NIEM
The U.S. Departments of Justice, Homeland Security and Health and Human Services collaboratively created the National Information Exchange Model (NIEM) as a standard for data exchange. NIEM brings together communities of people who have similar information needs but may speak different “languages”. The NIEM website explains it this way:
“If I say "vessel" and you say "boat", and he says "ship" and she says "conveyance", we may mean the same thing, but we have no way to tell our computer systems to treat the words as having the same meaning. Until we do, we'll all have separate facts about the same world—pieces of the big puzzle—but no common understanding or way to connect them.
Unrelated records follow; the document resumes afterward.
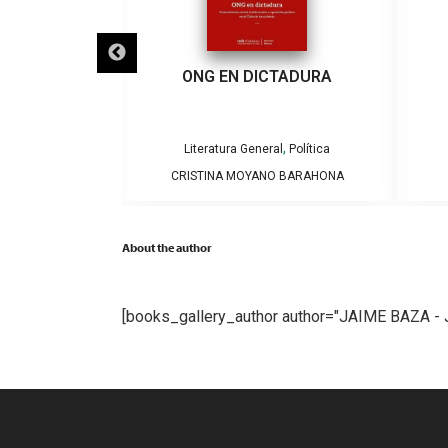
PÚBLICA
ONG EN DICTADURA
,
,
al
Política
Literatura General
Política
SANTELICES
CRISTINA MOYANO BARAHONA
About the author
[books_gallery_author author="JAIME BAZA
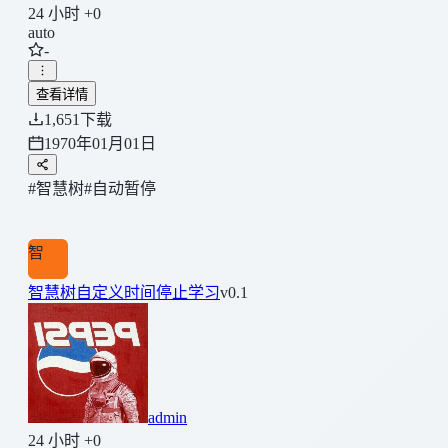
24 小时 +0
auto
-
查看详情
1,651
下载
1970年01月01日
#智慧树
#自动暂停
智
智慧树自定义时间停止学习
v0.1
admin
24 小时 +0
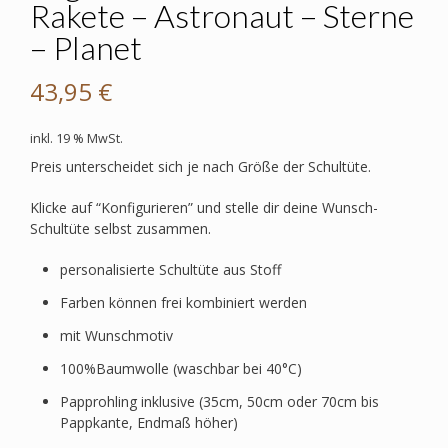
Rakete – Astronaut – Sterne
– Planet
43,95
€
inkl. 19 % MwSt.
Preis unterscheidet sich je nach Größe der Schultüte.
Klicke auf “Konfigurieren” und stelle dir deine Wunsch-
Schultüte selbst zusammen.
personalisierte Schultüte aus Stoff
Farben können frei kombiniert werden
mit Wunschmotiv
100%Baumwolle (waschbar bei 40°C)
Papprohling inklusive (35cm, 50cm oder 70cm bis
Pappkante, Endmaß höher)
This is the idea behind NIEM. It lets your system and my system speak— even if they've never spoken before— by ensuring that information carries the same consistent meaning across various communities.
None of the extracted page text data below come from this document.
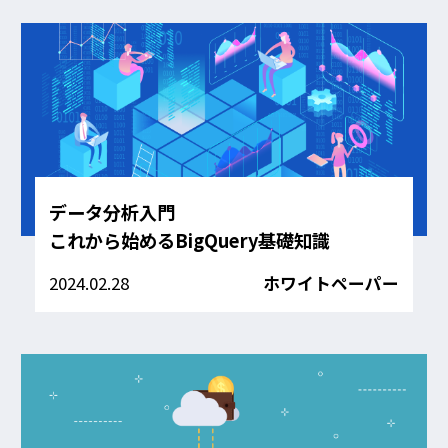
データ分析入門
これから始めるBigQuery基礎知識
2024.02.28
ホワイトペーパー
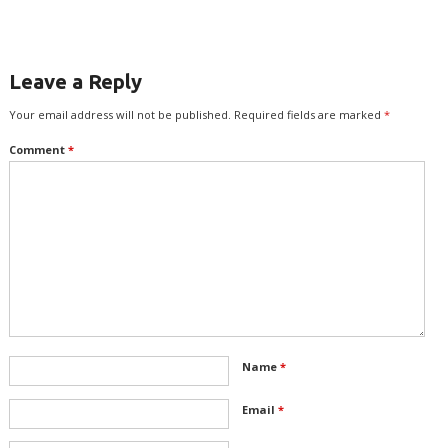
Leave a Reply
Your email address will not be published.
Required fields are marked
*
Comment
*
Name
*
Email
*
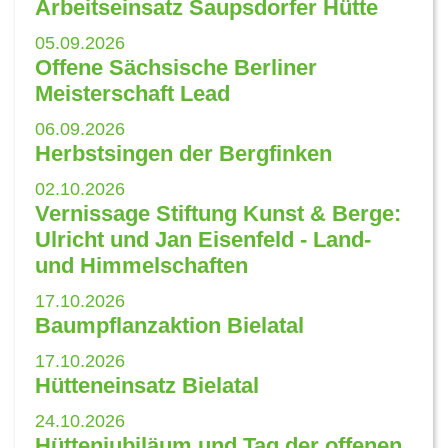
Arbeitseinsatz Saupsdorfer Hütte
05.09.2026
Offene Sächsische Berliner
Meisterschaft Lead
06.09.2026
Herbstsingen der Bergfinken
02.10.2026
Vernissage Stiftung Kunst & Berge:
Ulricht und Jan Eisenfeld - Land-
und Himmelschaften
17.10.2026
Baumpflanzaktion Bielatal
17.10.2026
Hütteneinsatz Bielatal
24.10.2026
Hüttenjubiläum und Tag der offenen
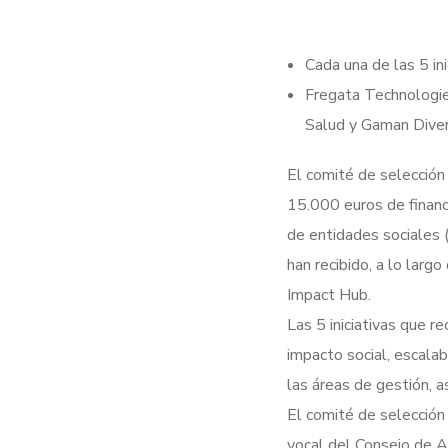
Cada una de las 5 in
Fregata Technologie
Salud y Gaman Divers
El comité de selección
15.000 euros de financi
de entidades sociales 
han recibido, a lo lar
Impact Hub.
Las 5 iniciativas que r
impacto social, escalab
las áreas de gestión, 
El comité de selección
vocal del Consejo de A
Rather than starting from scratch, NIEM can save organizations time and money by providing consistent, reusable, and repeatable data terms, definitions, and processes.”
NIEM has three stewards in the federal government: The U.S. Department of Justice (DOJ), the U.S. Department of Homeland Security (DHS), and the U.S. Department of Health and Human Services (HHS). All 50 states and most federal agencies work with NIEM. When an organization buys into NIEM it agrees to a “data-dictionary of agreed-upon terms, definitions, relationships and formats— independent of how information is stored in individual systems.” This model can help produce data that is higher quality, machine readable, more interoperable, and real-time.
NIEM is composed of a Core— data elements that are commonly understood across domains— and a number of Domains, made up of mission specific data that is managed through independent stewards. NIEM has continued to expand in scope, moving beyond its initial focus on justice and homeland security. NIEM communities currently exist around Agriculture, Emergency Management, Immigration, International Trade, Intelligence, Surface Transportation, and more.